That famous poet laureate of the ships and the sea, John Masefield, was born in 1878, a year after my grandmother. He set sail before the mast in big iron and steel British square-riggers. Rounded Cape Horn and hauled miles and miles of braces before heading ashore. His ships were much like our Barque PICTON CASTLE but MUCH larger. But I am sure he would see ships he knew our sweet 300 ton barque. All the old Cape Horners I used to know say as much.
He wrote some of the most evocative word images of ships and the sea. Here is just one to start with.
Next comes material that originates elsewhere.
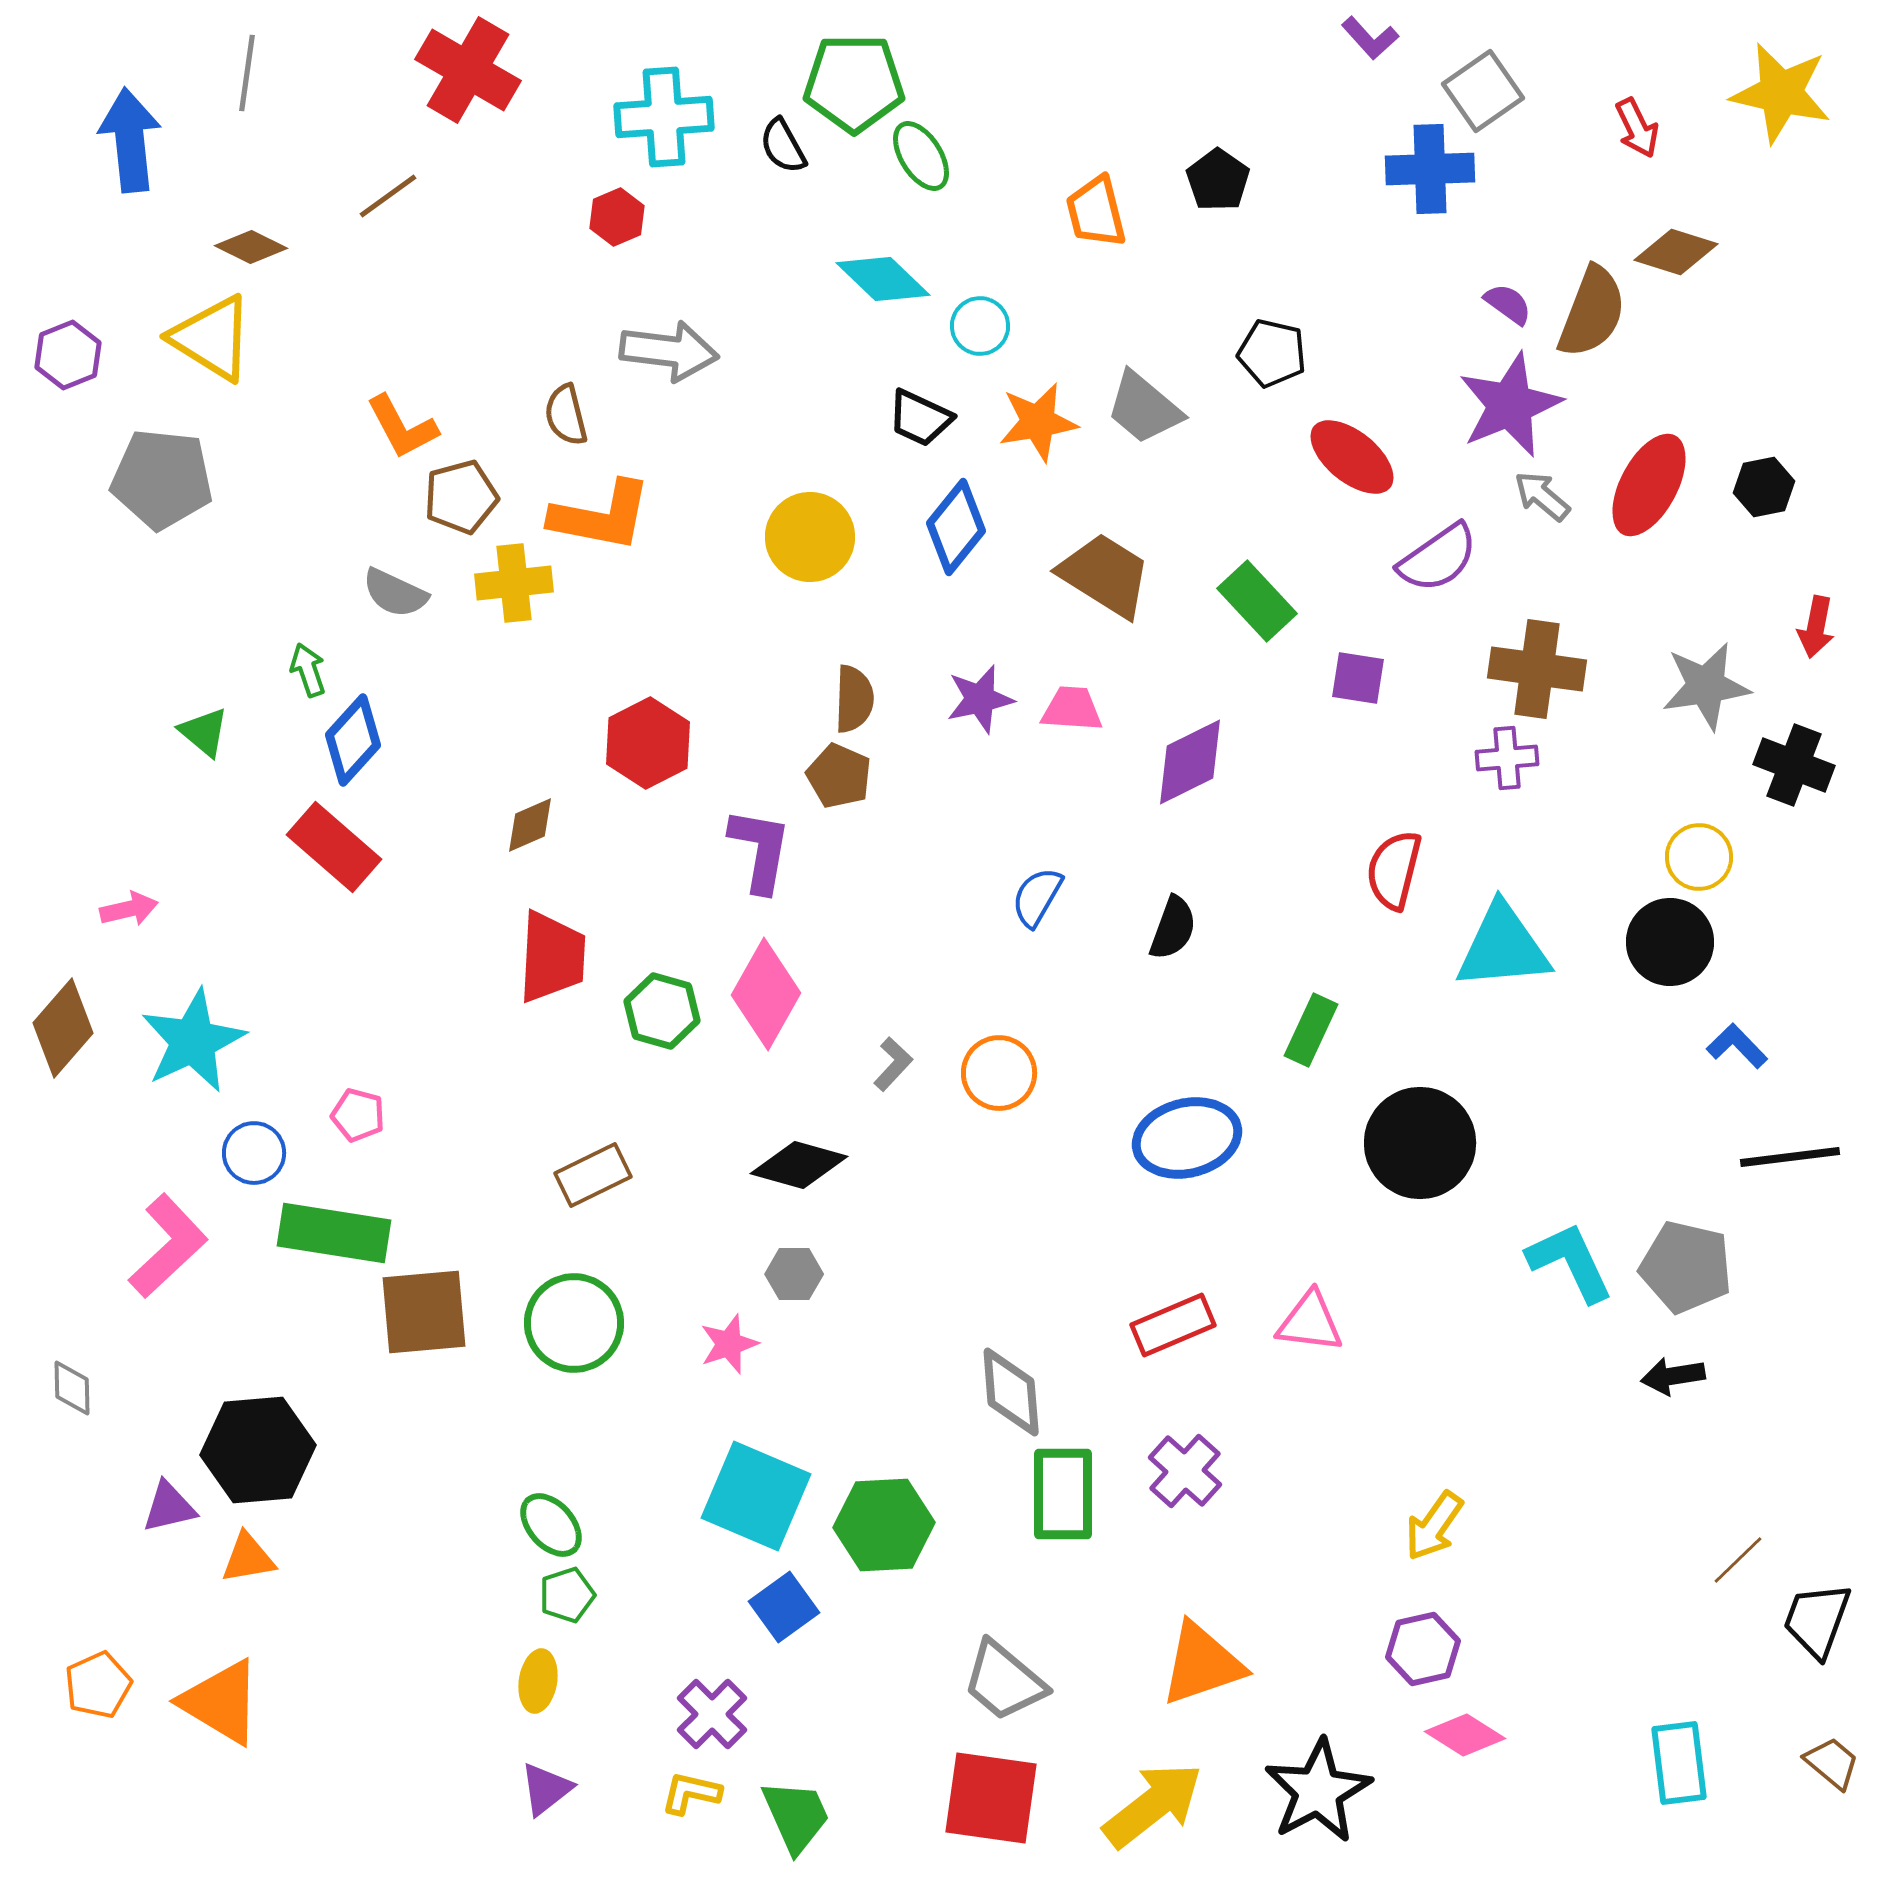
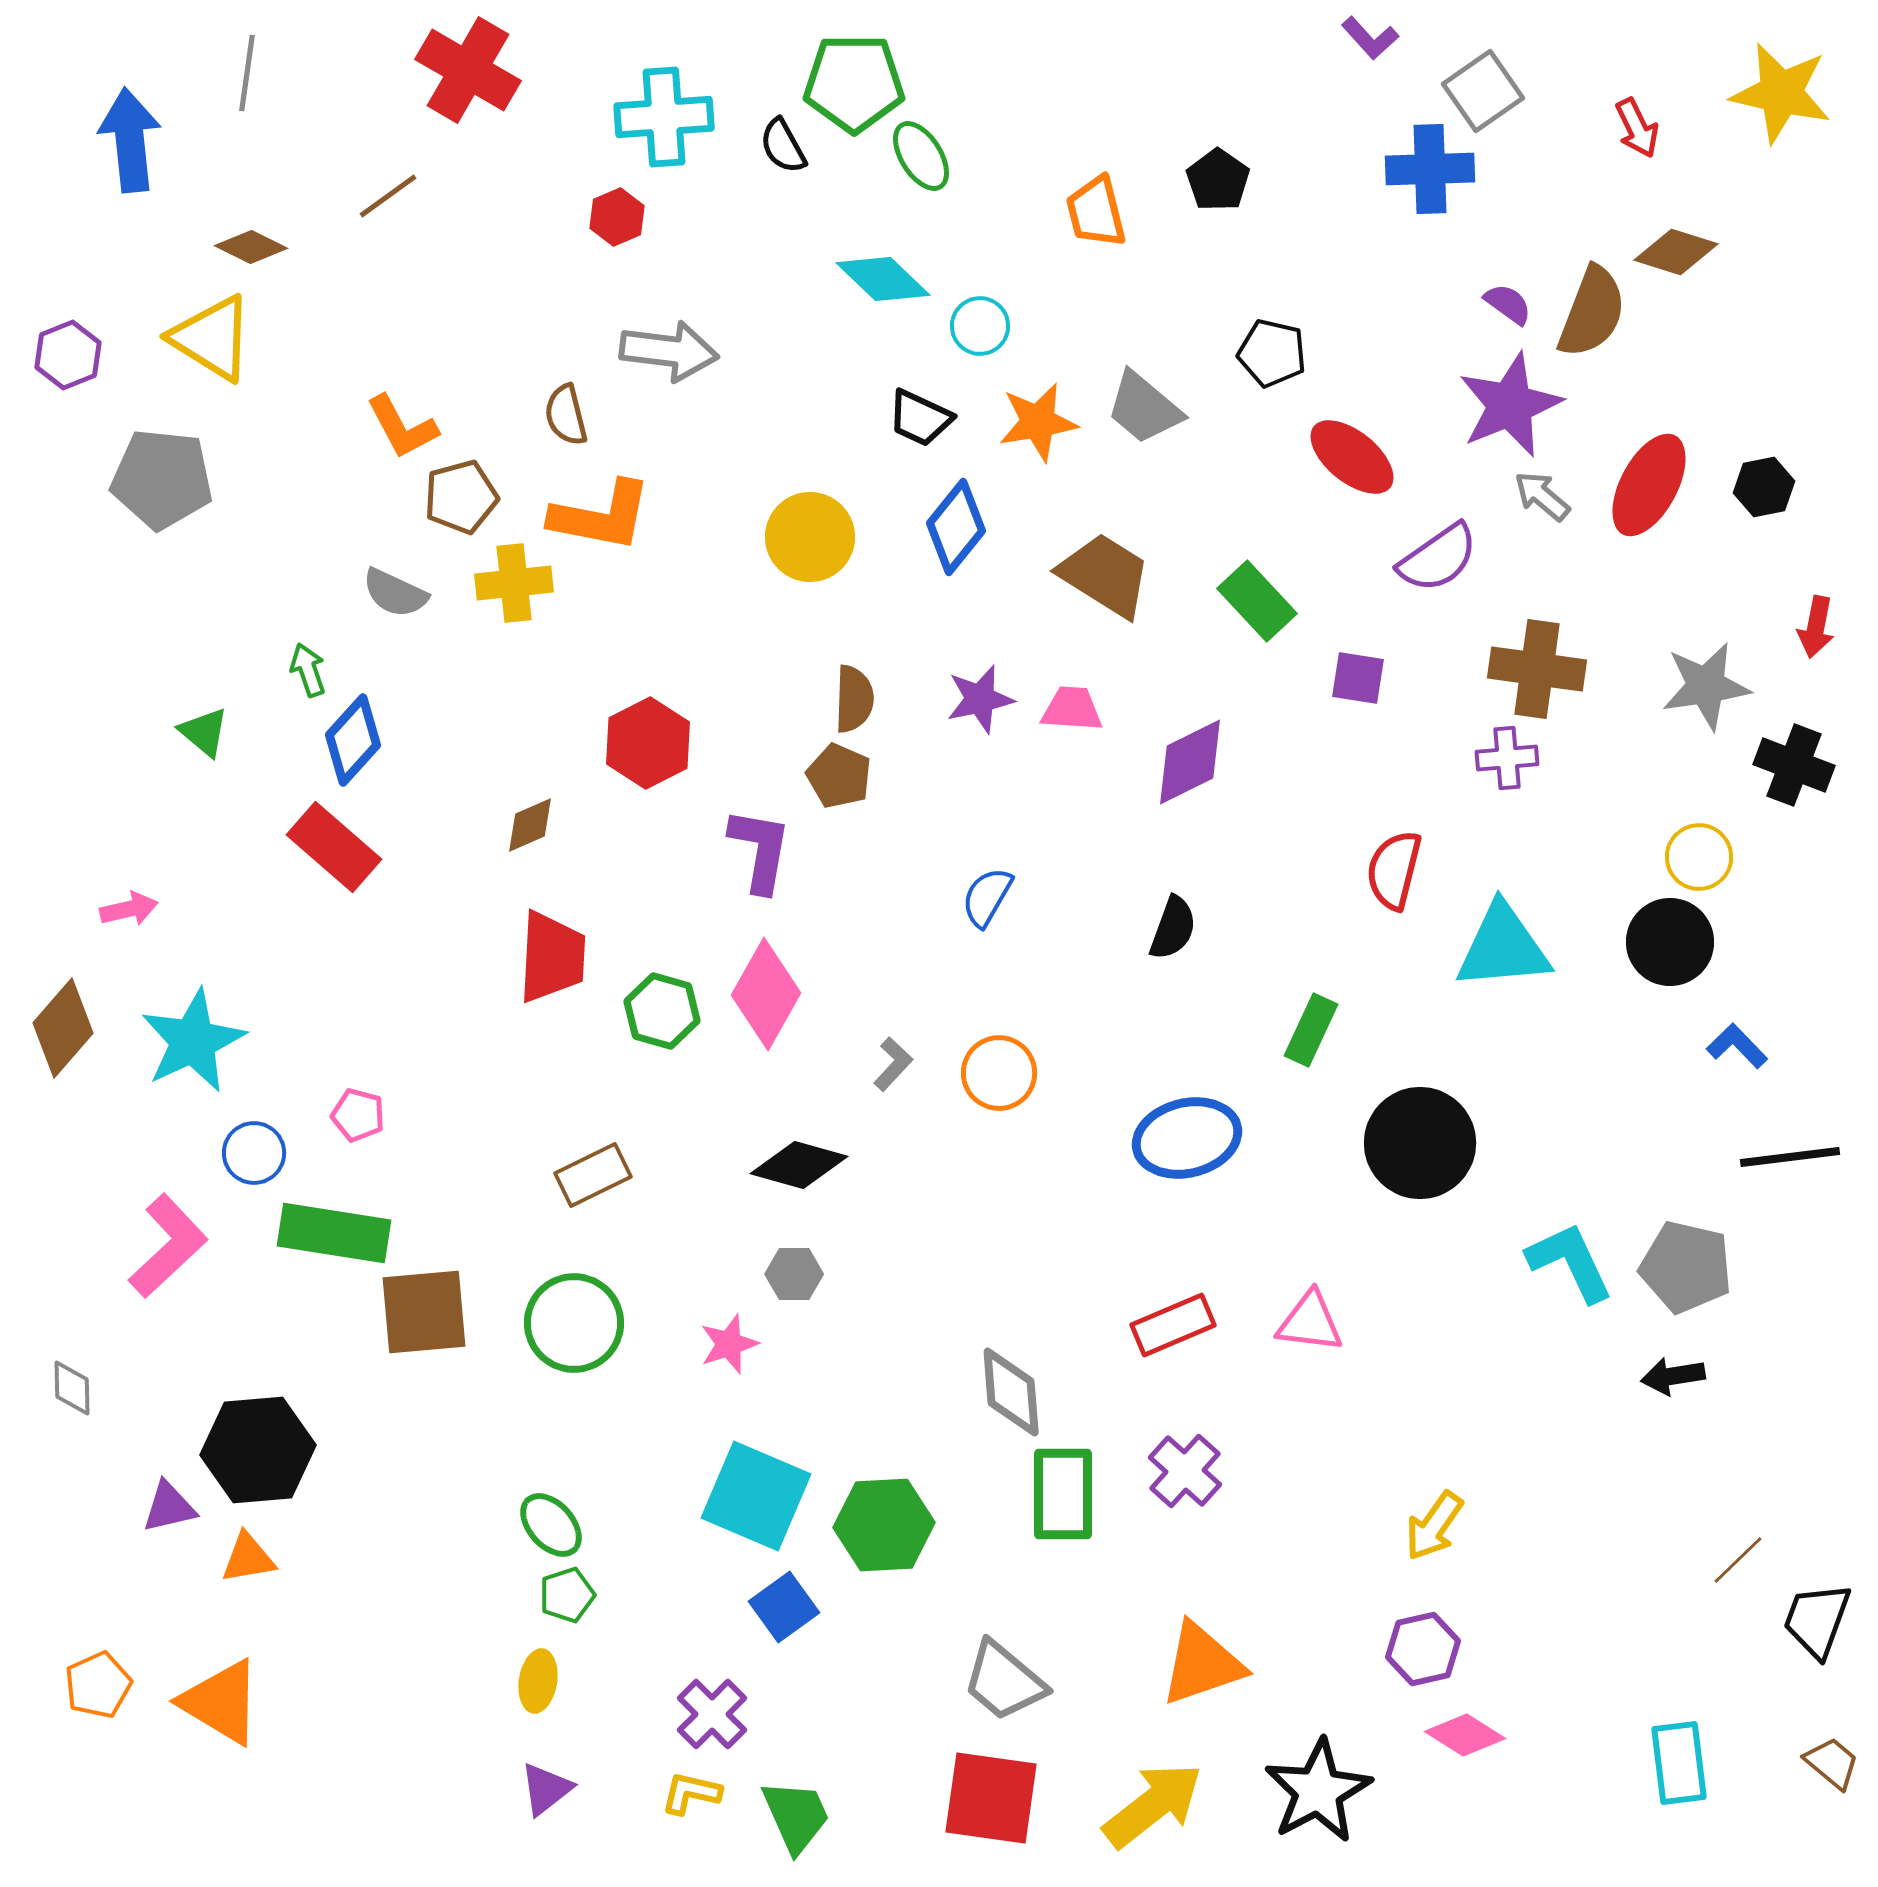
blue semicircle at (1037, 897): moved 50 px left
A wind’s in the heart of me, a fire’s in my heels,
I am tired of brick and stone and rumbling wagon-wheels;
I hunger for the sea’s edge, the limit of the land,
Where the wild old Atlantic is shouting on the sand.
Oh I’ll be going, leaving the noises of the street,
To where a lifting foresail-foot is yanking at the sheet;
To a windy, tossing anchorage where yawls and ketches ride,
Oh I’ll be going, going, until I meet the tide.
And first I’ll hear the sea-wind, the mewing of the gulls,
The clucking, sucking of the sea about the rusty hulls,
The songs at the capstan at the hooker warping out,
And then the heart of me’ll know I’m there or thereabout.
Oh I am sick of brick and stone, the heart of me is sick,
For windy green, unquiet sea, the realm of Moby Dick;
And I’ll be going, going, from the roaring of the wheels,
For a wind’s in the heart of me, a fire’s in my heels.
———————
Ships by John Masefield
(by Ted Miles, Assistant Reference Librarian) and deep sea schooner sailor, who was crew in the schooner ERNESTINA across the Atlantic from Africa to New England in 1982

Wanderer of Liverpool at anchor in San Francisco Bay, circa July 1892.
Photo by Thomas H. Wilton (B6 40,027nl)
John Masefield ( 1878-1967) started by joining the Training Ship Conway intending to be an officer in the British Merchant Navy at that time the largest in the world. After completing his schooling in 1894, he went to sea as an Apprentice in the Gilcruix (iron 4 mast ship, built 1883) and several other vessels; he had seen the famous and beautiful Wanderer (steel 4 mast bark, built 1890). He wrote a detailed biography of the vessel. But he had to abandon his sea career due to poor health. After a period of odd jobs he settled into a successful career of writing and lecturing in England and the United States.
But his early life at sea provided the creativity that produced Salt Water Ballads in 1902. And many of his sea poems also appeared in his Collected Poems in 1922 which sold over 80,000 copies.